This is a guest post by Kailyn Price and Jacob Zionts. It discusses their thinking on some of the ethical dilemmas faced by organ transplant committees through the lens of The God Committee.
(Note: this post contains spoilers)
It is 2021 and Dr. Jordan Taylor (played by Julia Stiles) sighs relievedly as she sees the genetically modified pig heart that she has just transplanted into the chest of a baboon beat and come back to life. The apparently successful operation serves as the climax to Austin Stark’s The God Committee, a fast-paced medical drama that grapples with the ethics of transplant committees, xenotransplantation (cross-species transplantation), and benefit calculations.
Despite the achievement, the scene is haunted by Dr. Taylor and her transplant committee’s decision a decade earlier to accept a bribe from a suspiciously wealthy man whose adult son desperately needed a heart. Prior to learning of the twenty- something’s condition and prospect of a bribe, the committee had been coalescing around a decision between two other candidates: 1) a middle-aged Black man who struggled with bipolar disorder but is also a loving father of three daughters, and 2) a curmudgeonly 70-year-old white woman who demeans her nurses, has little extant family, and seems ambivalent about receiving the heart.

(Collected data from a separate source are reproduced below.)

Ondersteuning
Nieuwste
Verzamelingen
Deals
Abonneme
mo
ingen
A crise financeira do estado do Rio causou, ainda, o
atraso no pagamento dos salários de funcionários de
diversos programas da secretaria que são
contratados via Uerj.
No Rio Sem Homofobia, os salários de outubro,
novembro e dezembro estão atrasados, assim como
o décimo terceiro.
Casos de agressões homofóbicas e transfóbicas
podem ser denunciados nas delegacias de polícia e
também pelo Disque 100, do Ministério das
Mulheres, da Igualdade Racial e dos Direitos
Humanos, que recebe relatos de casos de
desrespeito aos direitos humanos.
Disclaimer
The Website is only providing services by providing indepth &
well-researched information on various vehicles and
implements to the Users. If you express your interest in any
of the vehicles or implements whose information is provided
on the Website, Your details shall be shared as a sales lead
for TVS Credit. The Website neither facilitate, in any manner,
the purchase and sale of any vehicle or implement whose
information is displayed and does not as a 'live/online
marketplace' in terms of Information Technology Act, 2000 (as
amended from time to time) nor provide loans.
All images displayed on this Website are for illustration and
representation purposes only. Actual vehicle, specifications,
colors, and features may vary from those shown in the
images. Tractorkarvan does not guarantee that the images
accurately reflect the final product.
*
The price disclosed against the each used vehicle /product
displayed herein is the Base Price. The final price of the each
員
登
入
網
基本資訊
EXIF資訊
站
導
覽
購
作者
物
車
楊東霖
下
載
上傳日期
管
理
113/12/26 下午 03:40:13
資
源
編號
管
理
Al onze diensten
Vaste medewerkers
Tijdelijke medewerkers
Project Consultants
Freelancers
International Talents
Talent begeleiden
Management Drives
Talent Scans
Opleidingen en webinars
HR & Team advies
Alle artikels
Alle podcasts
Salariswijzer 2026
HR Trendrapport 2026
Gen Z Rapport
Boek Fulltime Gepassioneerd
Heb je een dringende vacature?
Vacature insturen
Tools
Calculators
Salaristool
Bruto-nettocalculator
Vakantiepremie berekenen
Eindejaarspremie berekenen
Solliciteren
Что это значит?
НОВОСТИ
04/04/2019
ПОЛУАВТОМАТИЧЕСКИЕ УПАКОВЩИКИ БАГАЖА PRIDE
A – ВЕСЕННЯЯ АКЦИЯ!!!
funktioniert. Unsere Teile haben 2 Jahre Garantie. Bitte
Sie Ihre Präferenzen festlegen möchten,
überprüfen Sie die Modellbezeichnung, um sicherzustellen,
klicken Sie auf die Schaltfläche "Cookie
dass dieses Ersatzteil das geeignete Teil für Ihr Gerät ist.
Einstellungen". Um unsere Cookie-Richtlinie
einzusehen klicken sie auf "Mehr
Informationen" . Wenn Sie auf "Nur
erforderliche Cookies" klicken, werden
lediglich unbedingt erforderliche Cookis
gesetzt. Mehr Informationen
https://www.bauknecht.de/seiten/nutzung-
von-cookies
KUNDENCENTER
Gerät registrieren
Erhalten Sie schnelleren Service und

The bribe required the committee to ignore the son’s typically disqualifying drug use and deprioritize the other candidates but, ultimately, funded the research that culminated in the pig-to-baboon heart transplant and enabled the hospital to care for more patients.
The God Committee wants its audience to walk away thinking that the ends justified the means—that the hard-nosed consequentialism of the committee and their willingness to shoo aside the more deontological and virtue-oriented constraints of standard bioethics were necessary to secure the greater good. But we don’t think that’s the right message to take home. In this post, we will explicate and reject both of the committee’s reasons for accepting the bribe: (1) saving the hospital and (2) securing xenotransplantation funding. In the end, we argue that (1) accepting the bribe undermines the committee’s ability to act in the best interest of the hospital’s patients; and (2) the film’s narrow focus on xenotransplantation occludes the upstream causes of heart failure that are imminently targetable with status quo technologies and, critically, have the upshot of positively interacting with the demands of racial, environmental, and animal justice.